Her

Her

Spike Jonze (2013)

Her is a fine idea but proof that you can have too much of a good thing.  At 125 minutes, it’s way too long – and, if you know the running time beforehand, punitive because it’s obvious so soon what’s in store.  Even so, I like the film, for various reasons.  It’s good to see something that’s visually extraordinary and crucially verbal, something that belongs unarguably on a cinema screen but isn’t a blockbuster.  The story is set in Los Angeles in the near future – much of it was shot in Shanghai in 2012, which brings the future nearer (and also perhaps explains the striking number of Asians in evidence in this version of LA).  The interiors of office buildings and apartments – elegant, eerily spacious, impersonal – are a remarkable piece of design.  (The DoP is Hoyte van Hoytema; the production design is by K K Barrett and Gene Serdena.)  I like Her also because it’s science fiction with imagination although those with a better understanding of computer games and the potential of IT may be less impressed by this aspect than I was.  The main character is the tweely-named Theodore Twombly (Joaquin Phoenix).  He falls in love with the her of the title – his computer operating system, aka Samantha (voiced by Scarlett Johansson).  Spike Jonze creates the world of this relationship carefully and cleverly. Theodore, who earns a living writing letters for other people, is going through a divorce.  If he feels lonely, he can go through prospective night-time conversation partners as easily as switching channels on a TV remote.  It’s suggested at one point that relationships of the kind that Theodore and Samantha develop are unusual but not exceptional.  Yet it’s a decisive – from Theodore’s point of view, a shocking – moment when he realises with just how many operating system users Samantha has a personal relationship:  she is talking with 8,316 others, of whom, she says, she’s fallen in love with 641.  The effect of this revelation on Theodore doesn’t make much sense.  In the world of the film, why wouldn’t it have occurred to him before, especially in view of his job in the personal communications industry?
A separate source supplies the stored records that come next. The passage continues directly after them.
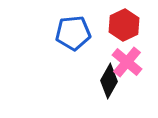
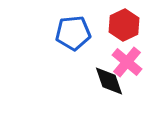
black diamond: rotated 48 degrees counterclockwise
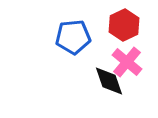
blue pentagon: moved 4 px down
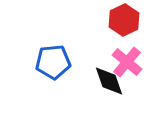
red hexagon: moved 5 px up
blue pentagon: moved 20 px left, 25 px down
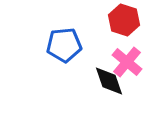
red hexagon: rotated 16 degrees counterclockwise
blue pentagon: moved 11 px right, 17 px up
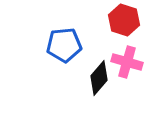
pink cross: rotated 24 degrees counterclockwise
black diamond: moved 10 px left, 3 px up; rotated 60 degrees clockwise
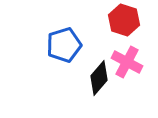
blue pentagon: rotated 12 degrees counterclockwise
pink cross: rotated 12 degrees clockwise
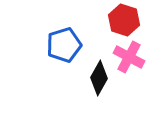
pink cross: moved 2 px right, 5 px up
black diamond: rotated 12 degrees counterclockwise
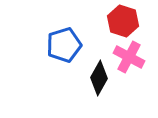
red hexagon: moved 1 px left, 1 px down
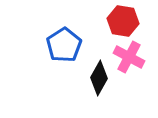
red hexagon: rotated 8 degrees counterclockwise
blue pentagon: rotated 16 degrees counterclockwise
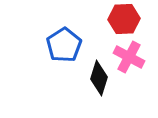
red hexagon: moved 1 px right, 2 px up; rotated 12 degrees counterclockwise
black diamond: rotated 12 degrees counterclockwise
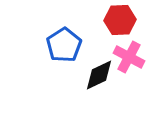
red hexagon: moved 4 px left, 1 px down
black diamond: moved 3 px up; rotated 48 degrees clockwise
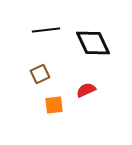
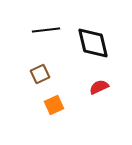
black diamond: rotated 12 degrees clockwise
red semicircle: moved 13 px right, 3 px up
orange square: rotated 18 degrees counterclockwise
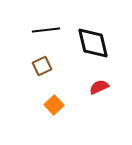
brown square: moved 2 px right, 8 px up
orange square: rotated 18 degrees counterclockwise
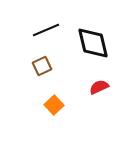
black line: rotated 16 degrees counterclockwise
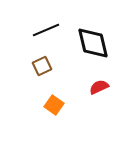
orange square: rotated 12 degrees counterclockwise
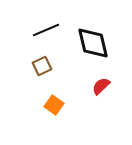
red semicircle: moved 2 px right, 1 px up; rotated 18 degrees counterclockwise
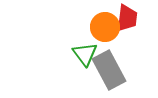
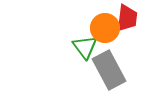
orange circle: moved 1 px down
green triangle: moved 7 px up
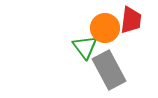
red trapezoid: moved 4 px right, 2 px down
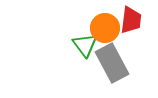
green triangle: moved 2 px up
gray rectangle: moved 3 px right, 7 px up
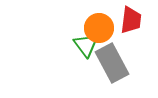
orange circle: moved 6 px left
green triangle: moved 1 px right
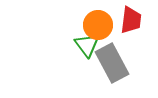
orange circle: moved 1 px left, 3 px up
green triangle: moved 1 px right
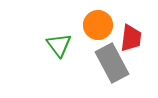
red trapezoid: moved 18 px down
green triangle: moved 28 px left
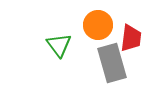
gray rectangle: rotated 12 degrees clockwise
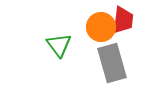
orange circle: moved 3 px right, 2 px down
red trapezoid: moved 8 px left, 18 px up
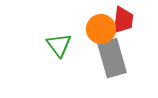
orange circle: moved 2 px down
gray rectangle: moved 5 px up
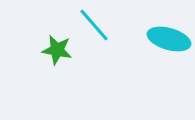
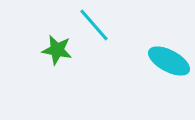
cyan ellipse: moved 22 px down; rotated 12 degrees clockwise
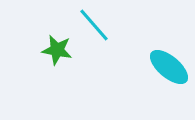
cyan ellipse: moved 6 px down; rotated 12 degrees clockwise
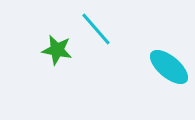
cyan line: moved 2 px right, 4 px down
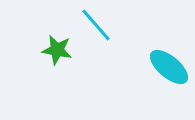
cyan line: moved 4 px up
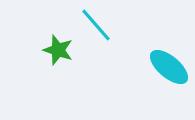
green star: moved 1 px right; rotated 8 degrees clockwise
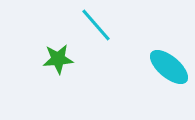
green star: moved 9 px down; rotated 24 degrees counterclockwise
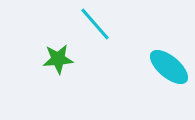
cyan line: moved 1 px left, 1 px up
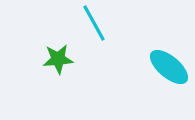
cyan line: moved 1 px left, 1 px up; rotated 12 degrees clockwise
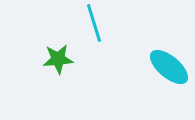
cyan line: rotated 12 degrees clockwise
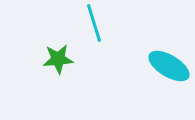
cyan ellipse: moved 1 px up; rotated 9 degrees counterclockwise
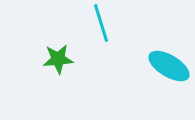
cyan line: moved 7 px right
Her isn’t a jeremiad about technology taking over human lives.  While this is part of the culture being described, it isn’t the moral of the story:  it’s a relief that Spike Jonze isn’t interested in making such an obvious and potentially censorious point.   The film’s subject seems rather to be a familiar one, placed in a distinctive context:  the difficulty of sustaining a relationship.  But there’s another difficulty in this film, one of Jonze’s own making.  Perhaps it’s intentional that the main characters speak in the same way – that halting yet eventually metronomic, struggling-to-find-the-words-I-need-to-say-how-I-really-feel tempo.  Whether intentional or not, the effect is dulling.  The confidential tone in conversations is virtually a monotone and, because I struggled to hear much of what was being said, the rhythm and register of the voices really dominated.  It’s energising when Theodore and his ex-wife Catherine (Rooney Mara) have lunch together.  She gets annoyed and, just for a moment, there’s tension in the air.  Joaquin Phoenix is one of the actors I now most look forward to watching on screen and casting him as the benign, passive Theodore Twombly is certainly interesting.  I was fearful before seeing Her that Phoenix in this role might merely be subduing the emotional conflict and volatility which delivered a fine performance in Walk the Line and an even better one in The Master.  This doesn’t happen:  Phoenix gets right inside Theodore and the many tight close-ups reveal nothing false.  The problem is rather that he gets too far inside the character – he’s likeable and witty but he seems submerged.

As Theodore’s friend Amy, Amy Adams is terrific – as free and as varied as I’ve seen her – in the first half of the story.  (As she showed in Junebug, she has a real flair for comedy.)  Later on, as things go wrong for Amy – her own marriage disintegrates – and she turns melancholy, Adams’s playing is less engaging.  Witty as Scarlett Johansson is, there’s a similar disappointment with Samantha’s voice once the mood darkens.  After going nowhere fast for a long time, the climax to Her seems hurried but I wasn’t sorry.  Shortly before Theodore’s discovery that Samantha is common property, she briefly goes offline and he panics that he’s lost her.  In this sequence, the speed at which both the film and Joaquin Phoenix suddenly move is a shot in the arm.   The ending is disappointingly conventional:  Theodore writes his own farewell letter to Catherine and there’s a suggestion that he may be about to embark on a relationship with a real girl in Amy.   With Olivia Wilde as a blind date for Theodore, and Portia Doubleday as a sex surrogate who simulates Samantha.  (Neither evening ends well.)